5. In looking back, include details on the client’s overall portfolio since the last review, such as details on under and over performing strategies. But statistics alone are meaningless unless they have context. For some, that is seeing how their portfolio has performed in relation to achieving their long term goals. For others, it is how it has performed in comparison to others. A picture is worth a thousand words (and a million numbers), so show them a graph of how they are tracking. Over time you can use this graph to show their current location in comparison to previous years, and in particular how their situation has improved since they first came to see you.
6. Depending on how much has changed, you may decide on the spot that the current strategy is still relevant, or you may find the need to document an SOA or ROA after they leave the meeting. Either way, summarise any changes you suggest, or re-cap on the strategies that you will continue to employ to continue toward reaching their objectives. Essentially, a ‘where to from here’ discussion.
7. Absolutely crucial is to re-visit the service package they are on, and the fees they are paying you. Be diligent in ensuring that the level of service they have had for the past year will be appropriate for the next year, and adjust if necessary. Signing their service agreement renewal at the meeting will make management of any opt-in provisions painless for both you and the client, and if signed within twelve months of their previous agreement, will negate the need to provide them with a Fee Disclosure Statement.
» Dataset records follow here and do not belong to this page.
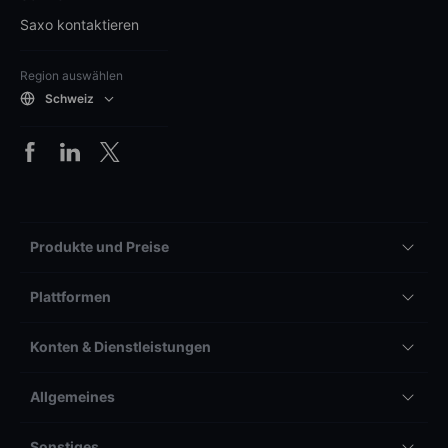
Saxo kontaktieren
Region auswählen
Schweiz
Produkte und Preise
Plattformen
Konten & Dienstleistungen
Allgemeines
Sonstiges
Deliver on your service promises
Have you considered how you will manage your review calendar to ensure that you do, in fact, deliver on your service promises? It is particularly important that you are able to easily manage and track what the client has been promised in return for their ongoing fees, and how to measure the delivery on those promises, as well as the disclosure dates for your Fee Disclosure Statements. Without an effective process, you might find it overly onerous to both comply with disclosure regulations and, most importantly, keep your clients happy!
When you re-engage your clients with effective Strategic Update Meetings, they will look forward to your discussions, and actively participate in your service. You will also find they are more likely to gain better outcomes, as you are empowered to ensure their financial plan stays up-to-date…and this usually results in the clients actively referring more clients to you.
Make a habit to regularly review your reviews. Revisit your process with staff periodically. And don’t forget to ask your clients what they think – this can be done via a simply constructed e-mail or online survey. After all, your clients know what makes them happy, and know if you are providing it!